Official Film Poster

Soundhunters is a transmedia musical project created by Nicolas Blies and Stéphane Hueber-Blies (also known as the Blies brothers), Marion Guth, and François Le Gall. It was broadcast on the Franco-German channel Arte in 2015 and deployed internationally via Native Instruments and the music streaming platform SoundCloud.

The project offers the audience the opportunity to remix the world around them through a creative, collaborative process. Soundhunters is composed of a feature-length documentary broadcast on Arte on 19 September 2015 (directed by Beryl Koltz), a web documentary featuring international artists (Daedelus, Luke Vibert, Mikael Seifu, Simonne Jones), a participatory mobile application, and a music album sponsored by Jean Michel Jarre, entitled Zoolook Revisited.

== History ==
Soundhunters was conceptualized by Nicolas Blies and Stéphane Hueber-Blies, François Le Gall, and Marion Guth of the Luxembourg production company a_BAHN. Openly inspired by the album Zoolook (1984) to which he pays tribute, Soundhunters was created to transform the world into an infinite musical instrument.
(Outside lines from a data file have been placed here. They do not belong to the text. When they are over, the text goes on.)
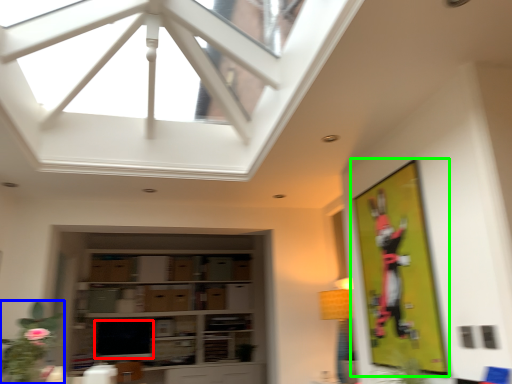 Question: Which object is the closest to the window screen (highlighted by a red box)? Choose among these: plant (highlighted by a blue box) or bulletin board (highlighted by a green box).

Choices:
 (A) plant
 (B) bulletin board

Answer: (A) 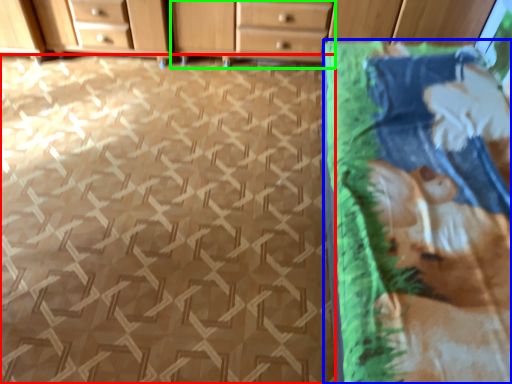 Question: Considering the real-world distances, which object is farthest from tile (highlighted by a red box)? blanket (highlighted by a blue box) or chest of drawers (highlighted by a green box)?

Choices:
 (A) blanket
 (B) chest of drawers

Answer: (B) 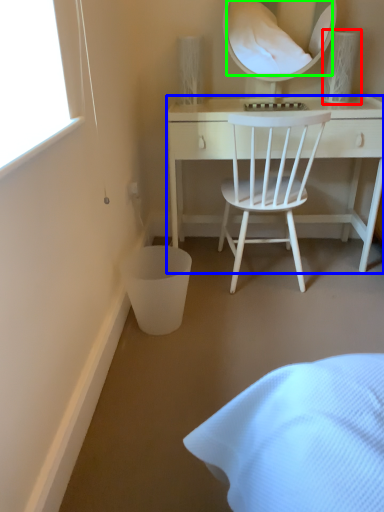 Question: Estimate the real-world distances between objects in this image. Which object is closer to table lamp (highlighted by a red box), desk (highlighted by a blue box) or mirror (highlighted by a green box)?

Choices:
 (A) desk
 (B) mirror

Answer: (A) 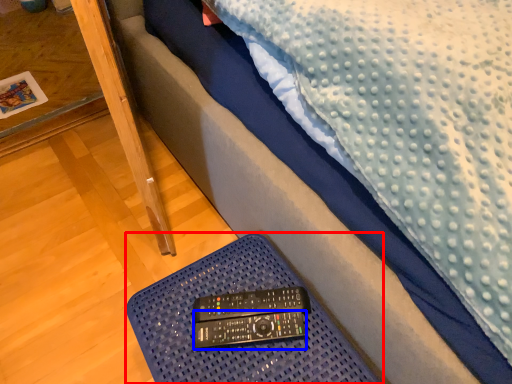 Question: Which point is closer to the camera, furniture (highlighted by a red box) or control (highlighted by a blue box)?

Choices:
 (A) furniture
 (B) control

Answer: (A) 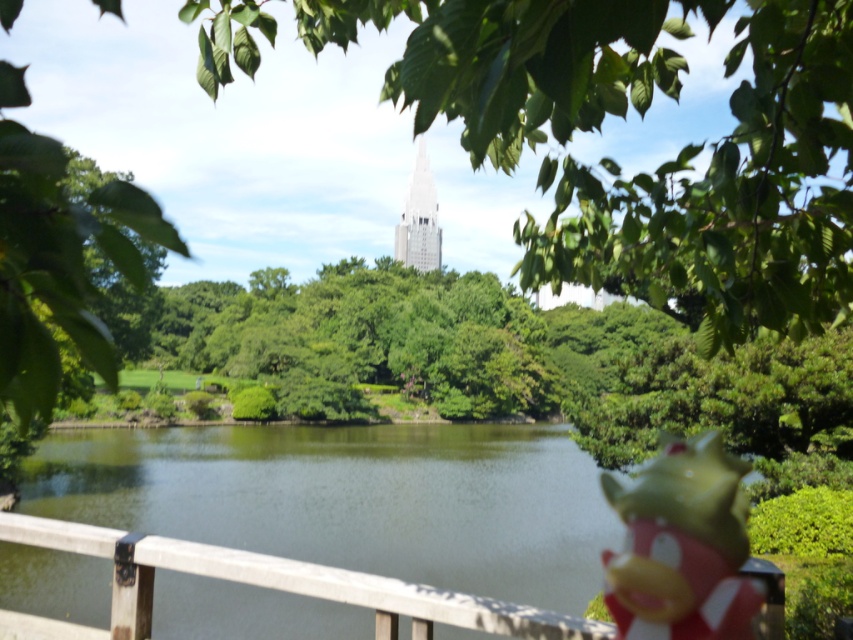 Question: Which point is farther from the camera taking this photo?

Choices:
 (A) (427, 163)
 (B) (518, 564)
 (C) (149, 586)

Answer: (A)

Question: Considering the relative positions of green smooth water at center and rubber duck at lower right in the image provided, where is green smooth water at center located with respect to rubber duck at lower right?

Choices:
 (A) right
 (B) left

Answer: (B)

Question: Does white wood rail at lower center appear on the left side of white glass tower at center?

Choices:
 (A) no
 (B) yes

Answer: (A)

Question: Which object appears closest to the camera in this image?

Choices:
 (A) white glass tower at center
 (B) rubber duck at lower right
 (C) green smooth water at center
 (D) white wood rail at lower center

Answer: (B)

Question: Can you confirm if rubber duck at lower right is wider than white wood rail at lower center?

Choices:
 (A) yes
 (B) no

Answer: (A)

Question: Which object is farther from the camera taking this photo?

Choices:
 (A) rubber duck at lower right
 (B) white glass tower at center
 (C) white wood rail at lower center

Answer: (B) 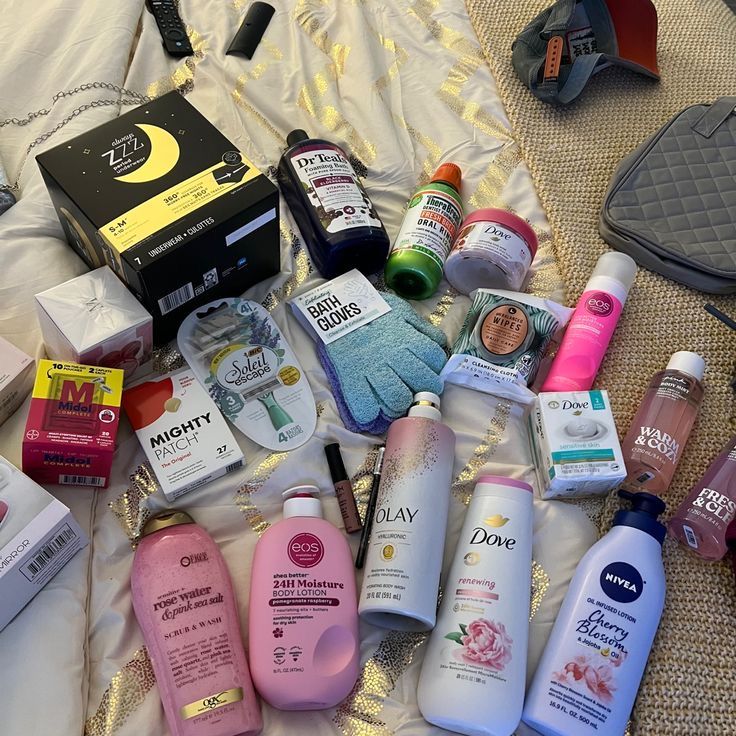 The image size is (736, 736). Find the location of `bottle`. bottle is located at coordinates (205, 647), (319, 573), (402, 511), (494, 590), (629, 631), (723, 517), (665, 417), (590, 339), (327, 202), (439, 219).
The documentary approach offers the general public the opportunity to discover and explore the sampling technique: a sound technique that was at the heart of the Zoolook album's approach. Jean Michel Jarre explains: "The title "Zoolook" is what? It means observing the zoo of which we are each apart. That's the idea. So to take up this idea, to continue to develop it, is for me exactly what a creative work must generate, to make others want to continue. Once you have finished what you have done, it no longer belongs to you".

== The transmedia ==
Soundhunters was released in 2015 and consists of several media:

- A 52' feature-length documentary directed by Beryl Koltz (with the participation of Chassol, Matthew Herbert, Blixa Bargeld, Jean Michel Jarre, Matmos, Kiz, Joseph Bertolozzi). Broadcast on Arte on 19 September 2015. The film was then broadcast in several countries including Denmark, Holland, and NHK in Japan
- A web documentary featuring the creative sampling process involving 4 international artists (Simonne Jones, Mikael Seifu, Daedelus and Luke Vibert)
- A participatory tribute music album whose tracks were chosen by Jean Michel Jarre, entitled Zoolook Revisited
- Web and mobile applications (iOS and Android) for collaborative creation

== Awards ==
Soundhunters wins the FIPA d'Or for the best digital work in Biarritz in 2015. The transmedia project won also the Golden Panda "Grand Prix" and "The Most Innovative Experience" Golden Panda at the Sichuan Film Festival in 2015.

Soundhunters also won the Courrier International Prize for the best web documentary in 2016.

Soundhunters was also presented at the conference at SXSW and the NYFF Convergence (New York Film Festival) in 2016.